The Barnstable County Assembly of Delegates held a three-hour public hearing Wednesday evening on rules forwarded from the Cape Cod Commission. They heard from proponents, opponents, town officials and citizens, a turbine manufacturer and even Paul Revere (an attorney, not the silversmith). They’ll discuss the two proposed ordinances themselves next Wednesday at 2 p.m.
In November the assembly sent back a set of proposed rules to the commission, saying they weren’t strict enough. But local officials argued they’re still too strict.
“Effectively what this will do is there will be no turbines on Cape Cod,” declared Ed Lewis, chairman of the Brewster board of selectman, and a proponent of the town’s twin turbine project. “It is isn’t going to work, it becomes an overbearing experience. It becomes impossible.”
“I don’t think this is a ban on wind and it certainly wasn’t intended to be one,” countered Paul Niedzweicki, executive director of the commission. “But some sort of regulatory review might be more helpful in siting projects than the process in place now.”
“The town by town process is inconsistent and may be outdated,” noted Mitch Relin of Brewster. “Wind turbines are no longer an issue for individual towns. The projected Dennis turbines are within 1,700 feet to the nearest Brewster resident.”
That argues for a regional approach, and others made the same point
“Incorrectly sited wind turbines represent a clear and present danger to the people of Cape Cod,” said Preston Ribnick of Wellfleet. “People are being made ill by industrial wind turbines all over the world.”
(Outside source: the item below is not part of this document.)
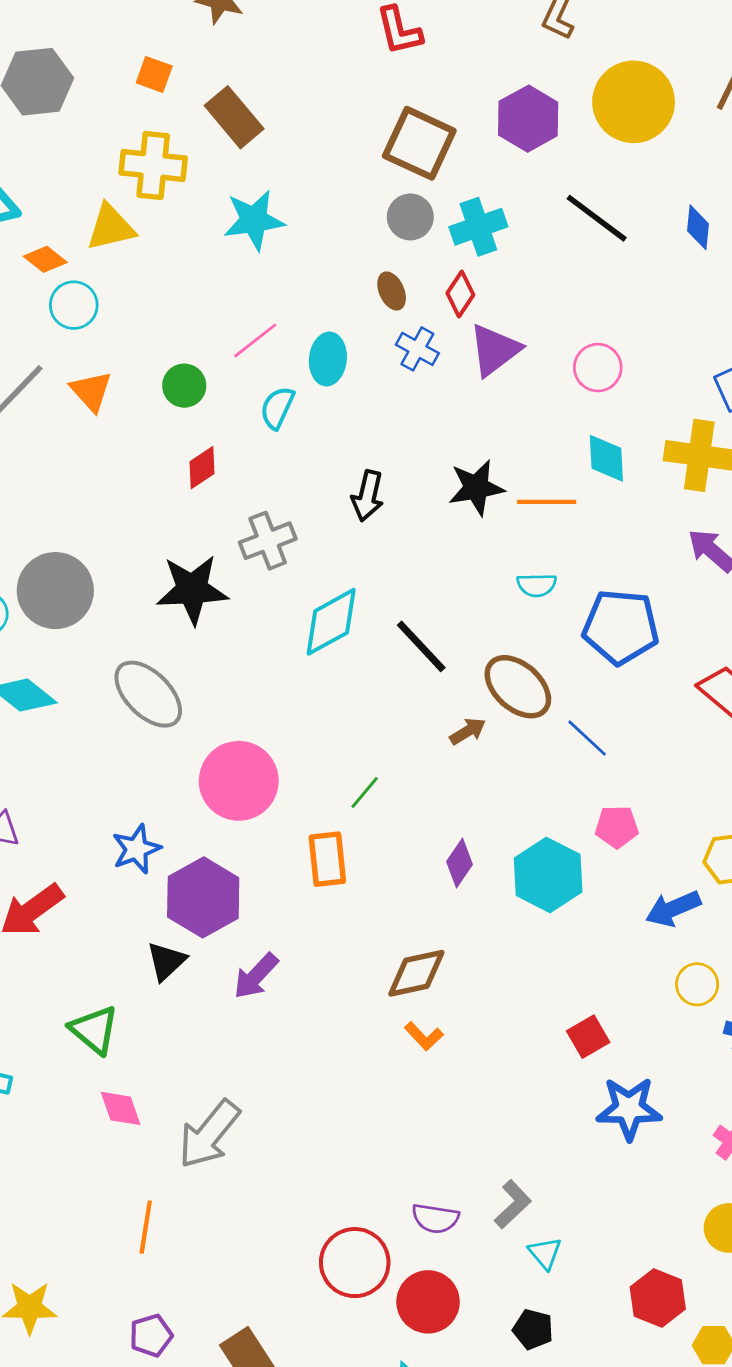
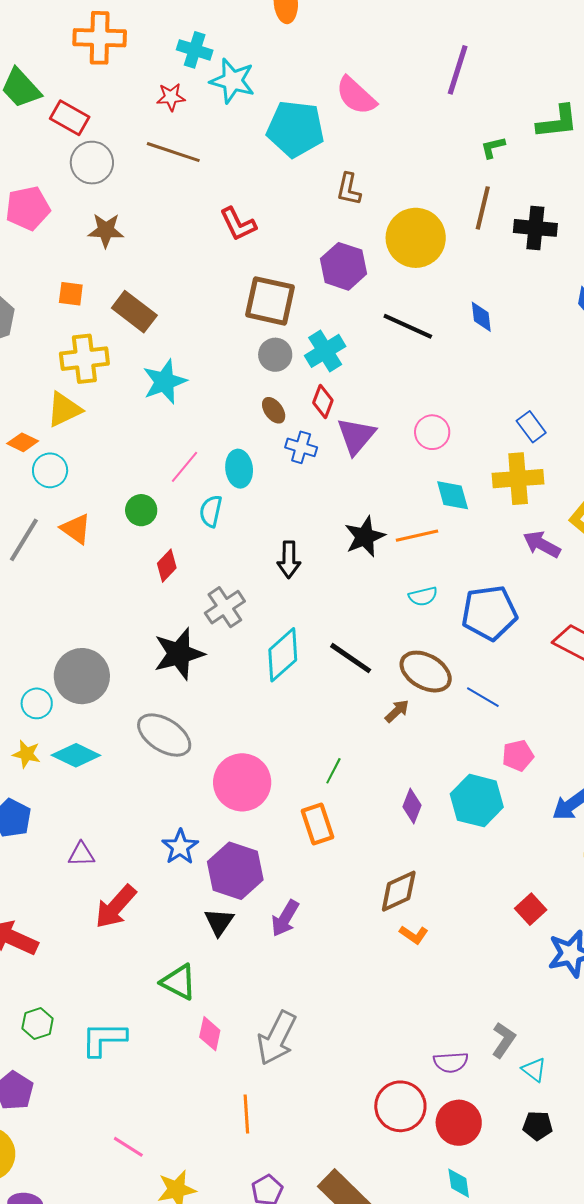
pink diamond: (121, 1108) -> (210, 1034), turned 44

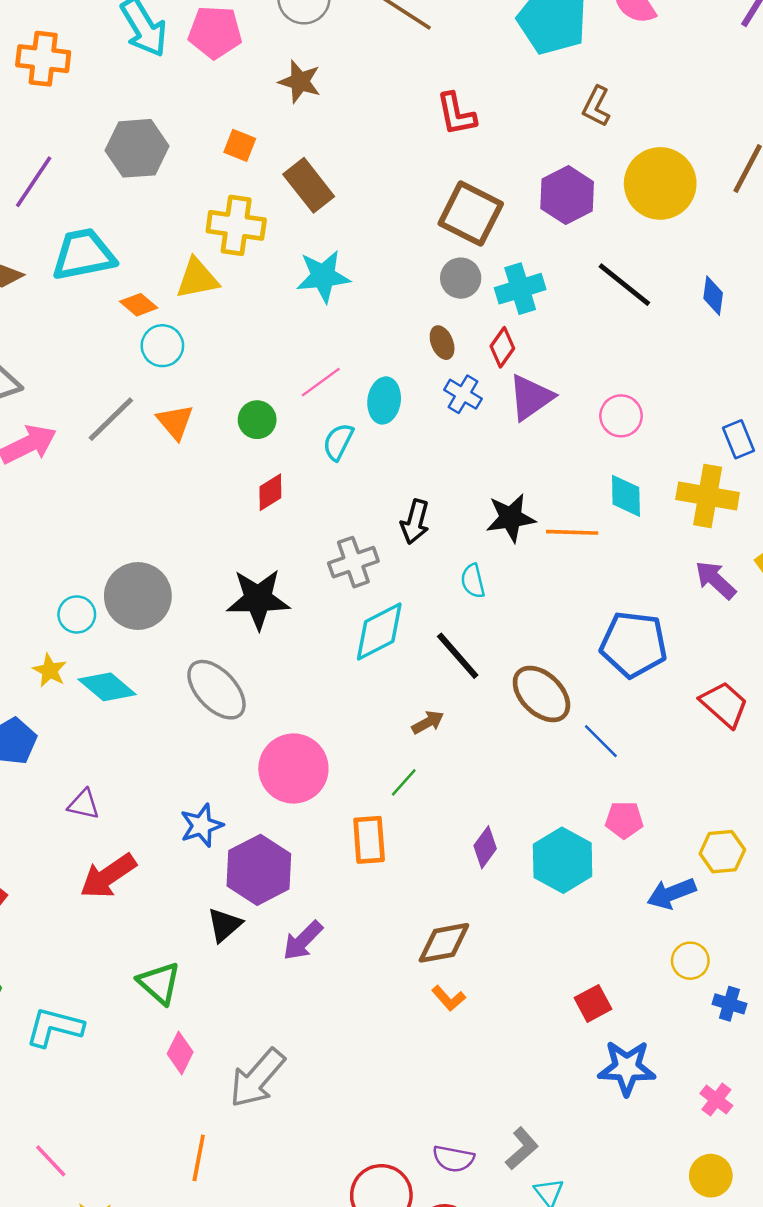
cyan semicircle: (423, 596) -> (473, 581), moved, turned 76
gray cross: (225, 607) -> (353, 562), moved
brown arrow: (397, 711) -> (428, 722), moved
“When the blades are spinning it has been hell at my home and backyard,” said John Ford who lives 3,000 feet from Falmouth’s town turbine. “I don’t sleep much because of the constant thumping. During World War II low frequency sound was used as a form of torture. I feel tortured.”
But don’t base everything on troubles in Falmouth.
“The technology of Falmouth is no longer used,” explained Carl Freeman of Orleans. “Those blades are fixed. Today they use pitch regulated where the blades turn in their sockets and are much quieter.”
Others thought the rules were too tough.
“My main objection is a noise standard relative to rotor diameter, as a measurement of sound,” Brewster Selectman Dan Rabold said. “The final standards you’re proposing don’t fit what you’re trying to measure.”
Brewster Town Administrator Charles Sumner noted his town has spent more than $500,000 on their project, currently in limbo, and he was concerned that these rules, if approved long after Brewster’s project began, might prohibit it.
“In my opinion the regulations (on noise) as written will lead to litigation,” said county commissioner Bill Doherty.
All in all 17 people spoke in favor of the rules and 15 against, including local officials.